Assignment: Below are records to retype exactly, except for the pictures.

[Saved data entries]
+++

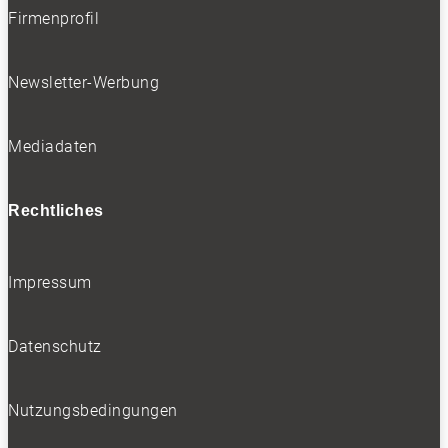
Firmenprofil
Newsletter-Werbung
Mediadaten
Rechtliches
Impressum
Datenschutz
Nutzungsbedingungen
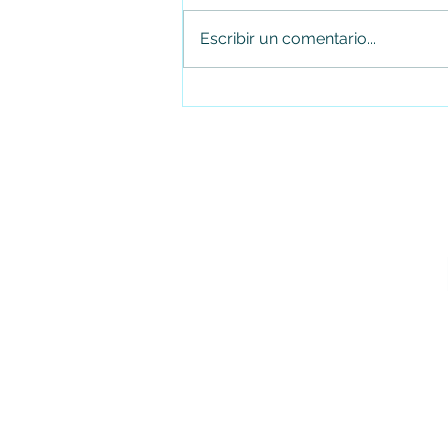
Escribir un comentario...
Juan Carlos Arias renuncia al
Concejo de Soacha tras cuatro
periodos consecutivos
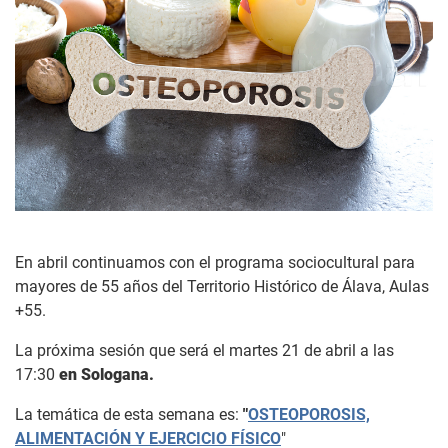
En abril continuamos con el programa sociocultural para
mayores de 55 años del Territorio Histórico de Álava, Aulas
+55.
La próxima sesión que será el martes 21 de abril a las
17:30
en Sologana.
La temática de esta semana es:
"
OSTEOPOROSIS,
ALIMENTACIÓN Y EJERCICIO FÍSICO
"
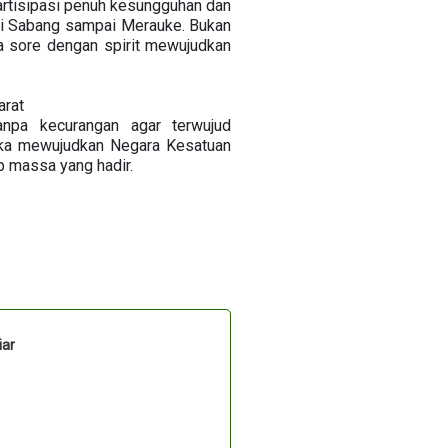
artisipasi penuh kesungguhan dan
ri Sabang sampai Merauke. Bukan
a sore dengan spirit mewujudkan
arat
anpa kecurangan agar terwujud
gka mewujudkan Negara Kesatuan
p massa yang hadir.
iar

+++

Written answer:
Firmenprofil
Newsletter-Werbung
Mediadaten
Rechtliches
Impressum
Datenschutz
Nutzungsbedingungen
Escribir un comentario...
Juan Carlos Arias renuncia al
Concejo de Soacha tras cuatro
periodos consecutivos
En abril continuamos con el programa sociocultural para
mayores de 55 años del Territorio Histórico de Álava, Aulas
+55.
La próxima sesión que será el martes 21 de abril a las
17:30
en Sologana.
La temática de esta semana es:
"
OSTEOPOROSIS,
ALIMENTACIÓN Y EJERCICIO FÍSICO
"
artisipasi penuh kesungguhan dan
ri Sabang sampai Merauke. Bukan
a sore dengan spirit mewujudkan
arat
anpa kecurangan agar terwujud
gka mewujudkan Negara Kesatuan
p massa yang hadir.
iar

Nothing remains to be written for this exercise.